Friday, March 28, 2008

Easy Multiple File Patching And Patch Removal On Linux And Unix

Hello again,

Today we're going to continue with yesterday's post on manually mass patching files on Linux and Unix, but come at it from a different, and much simpler, angle.

First things first; you can delete the ed patch files from yesterday :) When you look at them, you can see that using "diff -e" to create an ed patch file creates a patch that contains absolutely no information that would allow you to reverse a change that you made, as opposed to a patch file made from diff straight-up. The small comparison below points this up more clearly:

host #diff -e tmpdir1/file1 tmpdir2/file1
5c
BASEDIR="/usr/binky"
.
host # diff tmpdir1/file1 tmpdir2/file1
5c5
< HOMEDIR="/usr/binky"
---
> BASEDIR="/usr/binky"


The ed patch file type that we used yesterday, although simpler to understand, doesn't make it possible to reverse your changes without keeping backup copies of your files.

The good news is that patch files created with diff can still be used to patch massive amounts of files and recover them even if the original, unpatched, files get lost or deleted. The method used to obtain these results is simpler than what we walked through yesterday and only requires the use of the "diff" and "patch" commands. Both of these commands should come standard with your OS. They've been on Linux for a long time and have been on Solaris Unix since, at least, release 2.6 (probably earlier).

So, let's get started patching lots of files and then backing out those patches. Since yesterday's post was so long (and this one has the same potential), I'm going to use only 2 files as the base number of files (although the number of files can be however large you want) and grep out the relevant information for display purposes. Hopefully it will save us all some eye strain ;)

The first thing we'll want to do is copy all the scripts we want to patch into a new directory to work on them. We'll also put the new scripts (that we'll need to create our diff patches) in yet another directory. We'll never work directly on the scripts in their native directory until we're sure they're patched correctly. This isn't absolutely necessary, but is generally good practice. No sense in letting a simple mistake cost you any more time, or grief, than it has to. Again, the only thing that is different between our existing scripts and the new scripts is that the HOMEDIR variable has been changed to BASEDIR.

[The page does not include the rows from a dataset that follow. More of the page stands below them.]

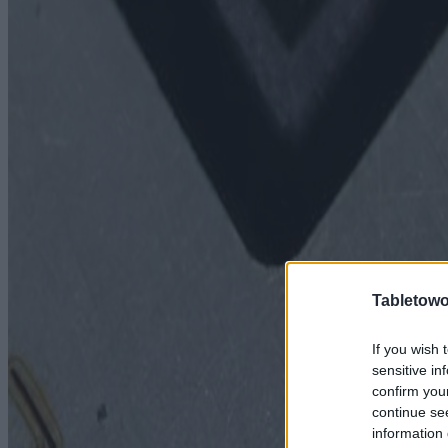
Tabletowo
If you wish 
sensitive in
confirm you
continue se
information 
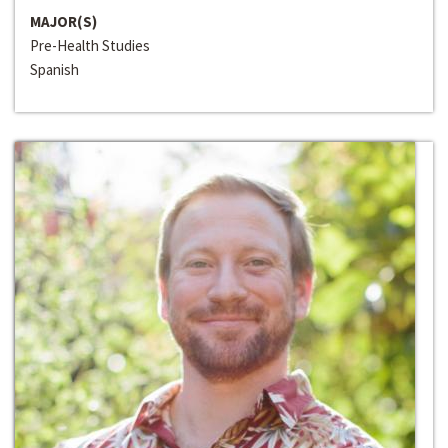
MAJOR(S)
Pre-Health Studies
Spanish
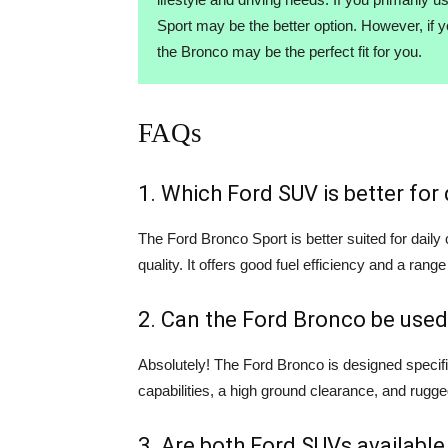
Sport may be the better option. However, if 
the Bronco may be the perfect fit for you.
FAQs
1. Which Ford SUV is better fo
The Ford Bronco Sport is better suited for dail
quality. It offers good fuel efficiency and a range
2. Can the Ford Bronco be used
Absolutely! The Ford Bronco is designed specifi
capabilities, a high ground clearance, and rugge
3. Are both Ford SUVs available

host # cp scriptdir/* tmpdir1/
<--- This could be any number of files.

The following is our setup, with only one difference between the files, as noted above:

host # ls tmpdir1
. .. file1 file2
host # ls tmpdir2
. .. file1 file2
host # grep DIR tmpdir1/*
tmpdir1/file1:HOMEDIR="/usr/binky"
tmpdir1/file2:HOMEDIR="/usr/binky"
host # grep DIR tmpdir2/*
tmpdir2/file1:BASEDIR="/usr/binky"
tmpdir2/file2:BASEDIR="/usr/binky"


Next, we'll use diff to create a patch file. Although, rather than just doing diff straight-up, we're going to run it in "contextual" mode. When you invoke "diff -c" it creates a contextual diff which, literally, means that it puts the diff output in context (so you can see the lines before and after the lines that differ). The main reason I like to use this option is that the output works with "patch" when patching multiple files from multiple directories. The output from a standard diff of multiple files in multiple directories doesn't work well for this (mostly because it puts all the file names on one line and "patch" attempts to find a file named "diff tmpdir1/file tmpdir2/file" - literally. And that file can never exist (I hope ;)

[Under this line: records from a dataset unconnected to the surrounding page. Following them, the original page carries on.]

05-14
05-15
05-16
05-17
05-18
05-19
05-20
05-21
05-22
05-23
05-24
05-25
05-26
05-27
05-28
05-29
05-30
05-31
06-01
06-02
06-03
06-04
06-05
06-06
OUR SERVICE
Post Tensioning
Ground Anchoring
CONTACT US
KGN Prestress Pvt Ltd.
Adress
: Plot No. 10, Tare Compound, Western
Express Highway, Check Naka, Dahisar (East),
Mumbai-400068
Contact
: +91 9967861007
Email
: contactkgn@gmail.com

Now we'll create the multiple file patch and examine its contents, created at the directory level directly above tmpdir1 and tmpdir2, so we can get all the files in both directories (Note that only the lines beginning with the exclamation point (!) in the diff output are different. The lines above and below only serve to showcase the line in its context within the file):

host # diff -c tmpdir1 tmpdir2 >patchfile.patch
host # cat patchfile.patch
diff -c tmpdir1/file1 vtmpdir2/file1
*** tmpdir1/file1 Wed Mar 26 14:36:05 2008
--- tmpdir2/file1 Wed Mar 26 14:54:10 2008
***************
*** 2,8 ****

COMMAND_ARGS="-d --takeforeverandaday"

! HOMEDIR="/usr/binky"

case $x in

--- 2,8 ----

COMMAND_ARGS="-d --takeforeverandaday"

! BASEDIR="/usr/binky"

case $x in

diff -c tmpdir1/file2 vtmpdir2/file2
*** tmpdir1/file2 Wed Mar 26 14:36:05 2008
--- tmpdir2/file2 Wed Mar 26 14:54:10 2008
***************
*** 2,8 ****

COMMAND_ARGS="-d --takeforeverandaday"

! HOMEDIR="/usr/binky"

case $x in

--- 2,8 ----

COMMAND_ARGS="-d --takeforeverandaday"

! BASEDIR="/usr/binky"

case $x in


Now we're ready to patch all of the files in tmpdir1 at once, using the simple form of the command (patch -i PATCHFILE), and receive an error for doing so. Note that we're running this from the directory above tmpdir1 and tmpdir2; exactly where we were when we used "diff -c" to create the patch file:

host # patch -i patchfile.patch
can't find file to patch at input line 4
Perhaps you should have used the -p or --strip option?
The text leading up to this was:
--------------------------
|diff -c tmpdir1/file1 tmpdir2/file1
|*** tmpdir1/file1 Wed Mar 26 14:36:05 2008
|--- tmpdir2/file1 Wed Mar 26 14:54:10 2008
--------------------------
File to patch: ^C
<--- Type the control (ctl) key + C, or any other escape/control key combination to break out of this prompt

This error killed us before it actually made any changes because of the way "patch" works. When run without any options (other than -i, which we used to indicate the name of our patch file), "patch" parses the patch file and strips the file names down to the base, in much the same way the "basename" command does. So, even though the file name in the patch file is "tmpdir/file1," the "patch" program is looking for a file named "file1" and it's looking for it in the directory we're in which, unfortunately, isn't where the file is.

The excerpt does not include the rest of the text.